## [What to produce]
With the pictures omitted, transcribe each line below exactly as it is.

*** Material to process Section Begins ***

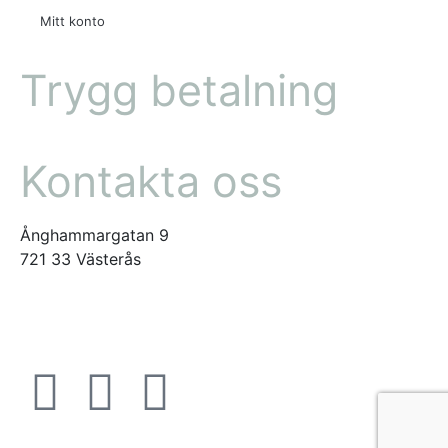
Mitt konto
Trygg betalning
Kontakta oss
Ånghammargatan 9
721 33 Västerås
office@virab.se
Tel: +46 21-30 77 60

*** Material to process Section Ends ***

## [Task output]
Mitt konto
Trygg betalning
Kontakta oss
Ånghammargatan 9
721 33 Västerås
office@virab.se
Tel: +46 21-30 77 60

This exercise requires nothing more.